Pokój hotelowy to również miejsce, w którym zasady higieny nie zawsze są przestrzegane. Może nie widzimy tego gołym okiem, ale nierzadko zdarza się, że gdybyśmy mieli odpowiednie narzędzia zobaczylibyśmy przy ich pomocy, szczególnie w łazience, różne mikroorganizmy szkodliwe dla człowieka. Aby zachować spokój ducha możemy zabrać ze sobą środki do dezynfekcji powierzchni. Jak się niektórym wydaje nie są to wyłącznie ciężkie i duże butelki. Można je dostać nawet w postaci chusteczek.

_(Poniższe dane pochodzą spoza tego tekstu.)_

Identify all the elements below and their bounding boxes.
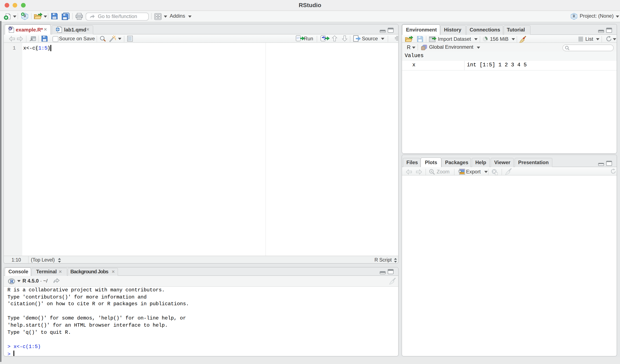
svg-text:R: R <box>10 279 14 284</box>
svg-text:R: R <box>573 14 575 18</box>
svg-text:R: R <box>9 27 11 31</box>
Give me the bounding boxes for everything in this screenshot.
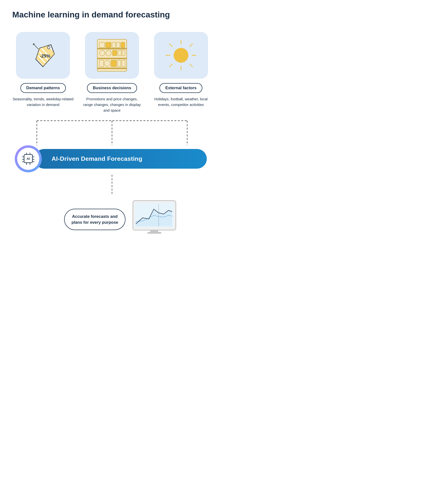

Należy nimi przetrzeć zlew i blat wokół niego, deskę toaletową i przycisk do spłukiwania wody, a także armaturę łazienkową. Produkty do dezynfekcji działają już w ciągu 60 sekund, zabijając 99,99% bakterii, wirusów i grzybów.
Dezynfekcja przyda się również przy wypożyczeniu butów narciarskich czy łyżew. Oczywiście w ramach usługi przeprowadzane jest odkażanie sprzętu, lecz by mieć pewność należy zastosować spray do dezynfekcji butów.
- Mała apteczka
Wyruszając w podróż z dzieckiem warto zabrać z sobą podstawowe leki oraz środki pierwszej pomocy i mieć je zawsze przy sobie, gdy opuszczamy miejsce zakwaterowania. Dobrze, by w ich skład wychodziły:
- leki przyjmowane na stałe przez dziecko,
- woda utleniona,
- plastry z opatrunkiem,
- bandaż,
- jałowe gaziki,
- maść na oparzenia,
- termometr,
- pęseta (drzazgi, kleszcze),
- małe nożyczki,
- środek działający przeciwgorączkowo i przeciwbólowo,
- maść na zminimalizowanie opuchlizny powstałej w skutek urazów
Weźmy ze sobą również coś na zatrucia pokarmowe, szczególnie kiedy ferie planujemy spędzić w tropikalnych rejonach. Dzieci nie są uodpornione na tamtejsze bakterie obecne np. w niebutelkowanej wodzie.
- Garderoba
Wybór garderoby dla dziecka tylko z pozoru wygląda łatwo. Jeśli wyjeżdżamy w góry, by uprawiać sporty zimowe musimy bardzo dokładnie wszystko przemyśleć. Oto kilka wskazówek, którymi należy się kierować, przy pakowaniu ubrań dla dziecka:
- Wybierz garderobę zgodnie z zasadą trzech warstw: warstwa podstawowa ma odprowadzać wilgoć, warstwa środkowa izoluje ciepło, natomiast końcowa zapewnia ciepło, a także ochronę przed wilgocią i wiatrem.
- Pamiętaj o posiadaniu kilku zestawów ubrań wierzchnich, a także rękawiczek, szalików i czapek. Również butów, które mogą szybko przemoknąć, a ich wyschnięcie może potrwać dłużej niż 12h.
- Najlepszymi materiałami na odzież zimową jest wełna i materiały syntetyczne, a nie ubrania wykonane z bawełny, szczególnie w przypadku bielizny i skarpet.
- Pod kombinezon dziecięcy dobrze jest założyć dwie górne warstwy ubrań, takie jak bielizna z długim rękawem, bluzka z golfem lub bluza z polaru. A na dół bieliznę termiczną.
Jadąc na tropikalne ferie pamiętajmy o kilku kompletach strojów kąpielowych. Chlorowana i słona woda niszczy je, a w warunkach hotelowych nie mamy możliwości dokładnego wyczyszczenia materiału. Zapakujmy również więcej lekkich t‑shirtów z rękawkiem. Dziecięca skóra, która jest bardzo podatna na słońce nie powinna być cały czas nastawiona na promieniowanie słońca. Skorzystajmy z koszulek, by zakryć ramiona również w wodzie – to właśnie ta część ciała jest najczęściej „spalana” , co wiąże się z bólem.
Podróż z dzieckiem, czy to wakacyjna czy zimowa wymaga dokładnego planowania. Jako rodzice musimy być o krok na przód i przewidzieć wszystkie ewentualności, które mogą spotkać naszą pociechę. Podstawą jest dobrze spakowana walizka, w której na pewno powinny się znaleźć wszystkie wymienione wyżej przedmioty. Dzięki nim podróż będzie spokojniejsza, a gdy zdarzy się niespodziewana „przygoda”, będziemy na nią gotowi.